In China, a “snakehead” is a human smuggler whose clients pay a lot of money to be transported illegally to the West. Sister Tse, the single-minded protagonist of Evan Jackson Leong’s pretty/gritty debut feature, Snakehead, doesn’t have any cash, so her only way of getting to New York is to sell herself: She’ll work off the debt—to a Chinatown crime family. You can guess what job they have in mind.
But Sister Tse (the wiry Shuya Chang) is both tougher and smarter than the rest, and escapes the brothel to win the respect and trust of ruthless Godmother Dai Mah (Jade Wu). Garnering more responsibility and bigger paydays (including a harrowing outing as a snakehead), Sister Tse keeps one eye on her balance owed and the other on her deep-secret raison d’être: The daughter she gave up years earlier, an innocent seedling in the foul Big Apple.
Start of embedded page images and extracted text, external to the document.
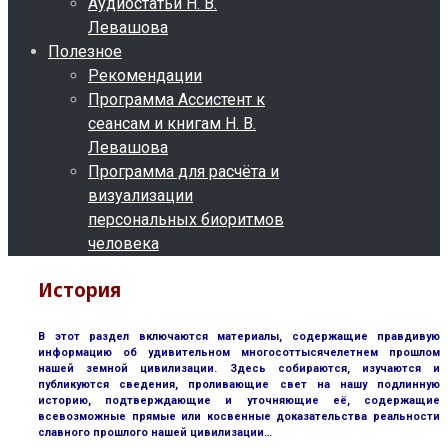
Аудиостатьи Н. В.
Левашова
Полезное
Рекомендации
Программа Ассистент к
сеансам и книгам Н. В.
Левашова
Программа для расчёта и
визуализации
персональных биоритмов
человека
История
В этот раздел включаются материалы, содержащие правдивую
информацию об удивительном многосоттысячелетнем прошлом
нашей земной цивилизации. Здесь собираются, изучаются и
публикуются сведения, проливающие свет на нашу подлинную
историю, подтверждающие и уточняющие её, содержащие
всевозможные прямые или косвенные доказательства реальности
славного прошлого нашей цивилизации…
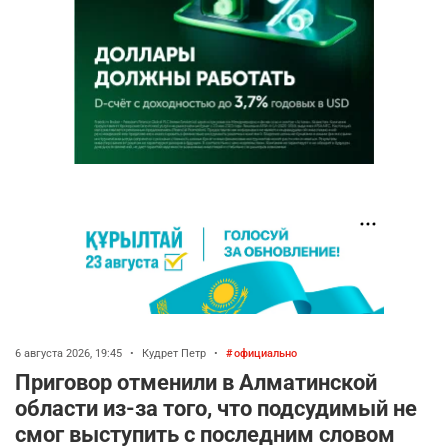
6 августа 2026, 19:45
•
Кудрет Петр
•
официально
Приговор отменили в Алматинской
области из-за того, что подсудимый не
смог выступить с последним словом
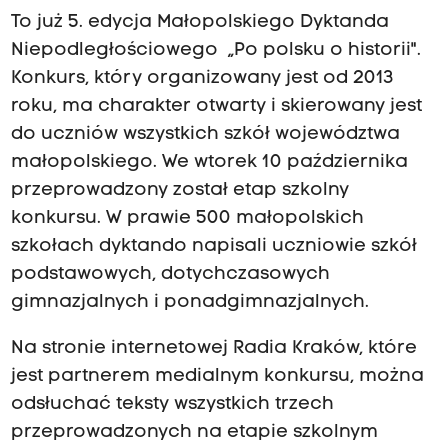
To już 5. edycja Małopolskiego Dyktanda
Niepodległościowego „Po polsku o historii".
Konkurs, który organizowany jest od 2013
roku, ma charakter otwarty i skierowany jest
do uczniów wszystkich szkół województwa
małopolskiego. We wtorek 10 października
przeprowadzony został etap szkolny
konkursu. W prawie 500 małopolskich
szkołach dyktando napisali uczniowie szkół
podstawowych, dotychczasowych
gimnazjalnych i ponadgimnazjalnych.
Na stronie internetowej Radia Kraków, które
jest partnerem medialnym konkursu, można
odsłuchać teksty wszystkich trzech
przeprowadzonych na etapie szkolnym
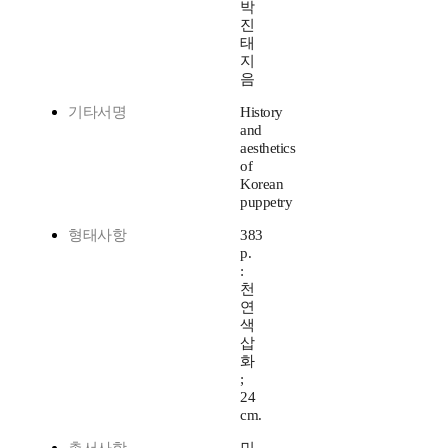
박
진
태
지
음
기타서명
History
and
aesthetics
of
Korean
puppetry
형태사항
383
p.
:
천
연
색
삽
화
;
24
cm.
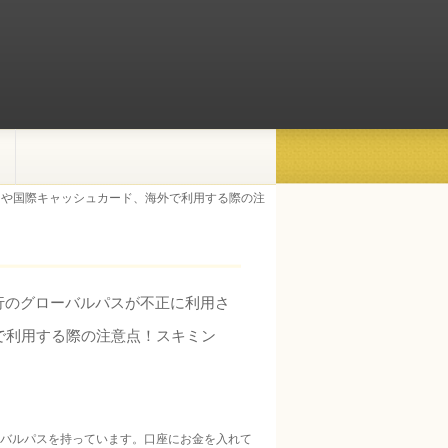
ドや国際キャッシュカード、海外で利用する際の注
行のグローバルパスが不正に利用さ
で利用する際の注意点！スキミン
ーバルパスを持っています。口座にお金を入れて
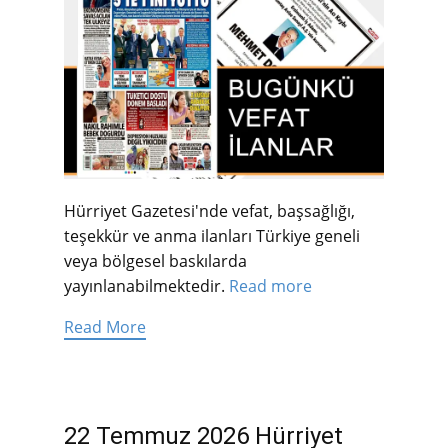
Hürriyet Gazetesi'nde vefat, başsağlığı,
teşekkür ve anma ilanları Türkiye geneli
veya bölgesel baskılarda
yayınlanabilmektedir.
Read more
Read More
22 Temmuz 2026 Hürriyet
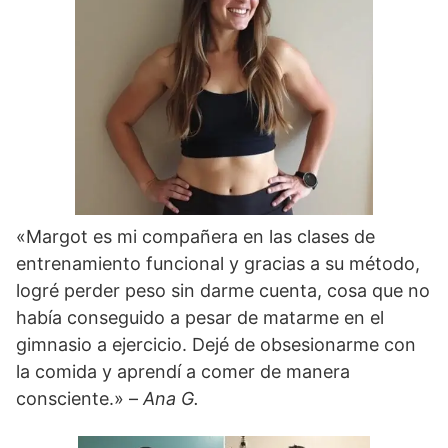
«Margot es mi compañera en las clases de
entrenamiento funcional y gracias a su método,
logré perder peso sin darme cuenta, cosa que no
había conseguido a pesar de matarme en el
gimnasio a ejercicio. Dejé de obsesionarme con
la comida y aprendí a comer de manera
consciente.» –
Ana G.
Snakehead, an implausible (though enjoyable) neon-and-crimson blend of lurid underworld saga, wishful maternal drama and arthouse postcard, is hardly the Hallmark card version of the Asian American experience. Its inclusion in CAAMFest (formerly the S.F. International Asian American Film Festival), as a gala presentation, no less, would have been controversial once upon a time. Not that that would have deterred the programmers; one of CAAMFest’s breakthrough—and continuing—accomplishments is demolishing the notion that an identity festival should only show positive representations. Or to put it another way, that culture (even pop) and art should function as public relations.
The risk always remains that portraits of flawed, complicated characters might be used to perpetuate stereotypes, I suppose. But if the last White House’s coining of “kung flu” and “Wuhan flu” told us anything, it’s that con men and bigots will use any pretense to manipulate their marks.